Der aktuelle Datenreport zur theoretischen Führerscheinprüfung für das Jahr 2025 zeigt: Beim Schummeln hat sich wenig zum Guten getan. Bundesweit wurden 4.239 Täuschungsversuche registriert, das sind rund 1 Prozent mehr als im Jahr 2024 mit 4.198 Fällen. 2023 lag der Wert noch bei 3.759 Fällen, damals war ein deutlicher Sprung nach oben zu sehen. Laut TÜV-Verband pendelt sich das Ganze jetzt auf einem hohen Niveau ein.
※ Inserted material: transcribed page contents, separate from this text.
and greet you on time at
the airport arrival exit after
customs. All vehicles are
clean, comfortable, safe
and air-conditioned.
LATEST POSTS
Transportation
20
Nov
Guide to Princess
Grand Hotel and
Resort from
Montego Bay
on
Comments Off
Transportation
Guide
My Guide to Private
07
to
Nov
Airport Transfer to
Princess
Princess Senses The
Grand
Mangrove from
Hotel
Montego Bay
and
Spannend wird es bei der Frage, wie geschummelt wird. Gut jeder zweite Fall gilt als professionell vorbereitet, also nicht einfach nur schnell einen Spickzettel zusammengeknüllt. In 36 Prozent der Fälle kamen technische Hilfen zum Einsatz, etwa kaum sichtbare Ohrstöpsel, Mini-Kameras oder andere versteckte Funkstrecken. In 17 Prozent der Fälle flogen Stellvertreter auf, die die Prüfung für jemand anderen schreiben wollten. Dazu braucht es Leute im Hintergrund, die Technik bereitstellen, die Antworten von außen liefern oder sich direkt selbst als Prüfling ausgeben. Ohne entsprechendes Technikverständnis laufen diese Maschen nicht.

Klassische Hilfsmittel sind trotzdem nicht weg. 44 Prozent der Täuschungsversuche liefen mit Dingen wie Spickzetteln. Betroffen ist fast komplett die Pkw-Klasse B. 4.052 der 4.239 erfassten Vorfälle entfallen auf diese Klasse, was auch daran liegt, dass diese Prüfungen den Großteil ausmachen.
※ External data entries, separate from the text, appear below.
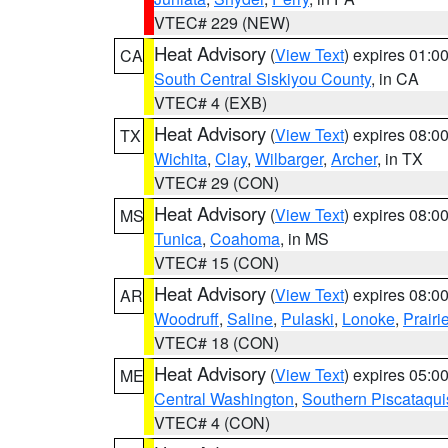
VTEC# 229 (NEW)
Heat Advisory
(
View Text
) expires 01:
CA
South Central Siskiyou County
, in CA
VTEC# 4 (EXB)
Heat Advisory
(
View Text
) expires 08:
TX
Wichita
,
Clay
,
Wilbarger
,
Archer
, in TX
VTEC# 29 (CON)
Heat Advisory
(
View Text
) expires 08:
MS
Tunica
,
Coahoma
, in MS
VTEC# 15 (CON)
Heat Advisory
(
View Text
) expires 08:
AR
Woodruff
,
Saline
,
Pulaski
,
Lonoke
,
Prairi
VTEC# 18 (CON)
Heat Advisory
(
View Text
) expires 05:
ME
Central Washington
,
Southern Piscataqui
VTEC# 4 (CON)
Zwischen den Bundesländern gibt es große Unterschiede. Nordrhein-Westfalen liegt mit 1.378 registrierten Fällen vorne und bewegt sich damit auf Vorjahresniveau. Berlin folgt mit 497 Vorfällen, legt aber im Vergleich zum Vorjahr um rund ein Viertel zu. Auf Platz drei landet Bayern mit 449 Fällen. Kleine Bundesländer kommen auf deutlich weniger Meldungen: Im Saarland wurden 19 Fälle erfasst, in Mecklenburg-Vorpommern 23, in Bremen 41.

Der TÜV-Verband fordert daher härtere und einheitliche Konsequenzen. Bei organisierten Täuschungen sollen Sperrfristen oder eine medizinisch-psychologische Untersuchung bundesweit angeordnet werden können. Außerdem wünscht sich der Verband eine klare gesetzliche Grundlage, um professionell organisierten Prüfungsbetrug als Straftat zu behandeln, inklusive der Helfer im Hintergrund.